*** Opening Data supplied ***
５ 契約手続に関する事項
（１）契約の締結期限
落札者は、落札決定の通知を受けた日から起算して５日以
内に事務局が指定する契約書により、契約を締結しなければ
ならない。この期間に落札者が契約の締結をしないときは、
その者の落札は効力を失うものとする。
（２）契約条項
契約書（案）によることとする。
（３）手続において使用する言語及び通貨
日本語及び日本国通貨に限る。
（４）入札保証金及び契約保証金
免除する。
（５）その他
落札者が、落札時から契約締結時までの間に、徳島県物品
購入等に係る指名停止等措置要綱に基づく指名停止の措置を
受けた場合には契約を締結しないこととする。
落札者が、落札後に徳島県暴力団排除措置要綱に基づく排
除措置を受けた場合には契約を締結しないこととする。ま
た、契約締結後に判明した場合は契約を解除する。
*** Closing Data supplied ***
*** Opening Data supplied ***
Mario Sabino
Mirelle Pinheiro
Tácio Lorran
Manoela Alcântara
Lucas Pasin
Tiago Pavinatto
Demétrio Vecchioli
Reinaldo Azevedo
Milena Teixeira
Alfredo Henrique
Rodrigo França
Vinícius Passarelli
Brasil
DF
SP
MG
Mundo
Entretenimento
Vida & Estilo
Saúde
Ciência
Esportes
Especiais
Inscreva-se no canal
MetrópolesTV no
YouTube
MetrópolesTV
*** Closing Data supplied ***
Print exactly the lines above from the one with "５ 契約手続に関する事項" to the one with "た、契約締結後に判明した場合は契約を解除する。", including both.

• _Exercise answer_
５ 契約手続に関する事項
（１）契約の締結期限
落札者は、落札決定の通知を受けた日から起算して５日以
内に事務局が指定する契約書により、契約を締結しなければ
ならない。この期間に落札者が契約の締結をしないときは、
その者の落札は効力を失うものとする。
（２）契約条項
契約書（案）によることとする。
（３）手続において使用する言語及び通貨
日本語及び日本国通貨に限る。
（４）入札保証金及び契約保証金
免除する。
（５）その他
落札者が、落札時から契約締結時までの間に、徳島県物品
購入等に係る指名停止等措置要綱に基づく指名停止の措置を
受けた場合には契約を締結しないこととする。
落札者が、落札後に徳島県暴力団排除措置要綱に基づく排
除措置を受けた場合には契約を締結しないこととする。ま
た、契約締結後に判明した場合は契約を解除する。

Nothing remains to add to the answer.